Kadyn’s Law was passed March 16, 2012. The law provides for stricter penalties for failing to obey school bus warning lamps and stop signal arms.
Six months after the law was enacted, more than half of the convictions for failing to stop for a school bus were assessed the wrong penalty according to the report.
The report said the law requires a minimum fine of $250 for the first offense, but 65 percent (105 of 162) of the convictions between August 15 and October 31 were assessed a fine lower than that minimum $250.
Twenty Iowa school districts confirmed they are using cameras on the bus stop-arms as part of their compliance with Kadyn’s Law. So far, though, that system is proving inefficient and labor intensive.
Right now, the bus driver must note each violation and then the district must isolate images of the violator and provide them to local law enforcement. Then law enforcement must verify the violator’s identity and deliver a citation to the alleged driver.

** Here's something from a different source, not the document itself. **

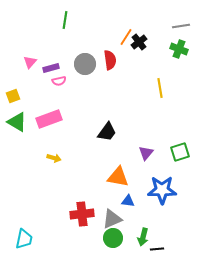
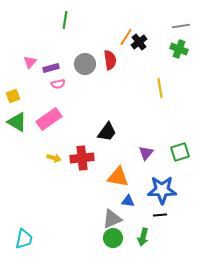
pink semicircle: moved 1 px left, 3 px down
pink rectangle: rotated 15 degrees counterclockwise
red cross: moved 56 px up
black line: moved 3 px right, 34 px up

Researchers recommended making the stop-arm cameras system more like the red light cameras system, where the citations are issued to the vehicle owner and a vendor identifies potential violators. Cities that have red light cameras in place commonly use a vendor to preview violation images and to forward potential violation images to the city for review and possible citations. Those tickets are customarily issued to the vehicle owner based on the license plate on the car, and it is left to the vehicle owner to determine who was operating the vehicle at the time of the violation.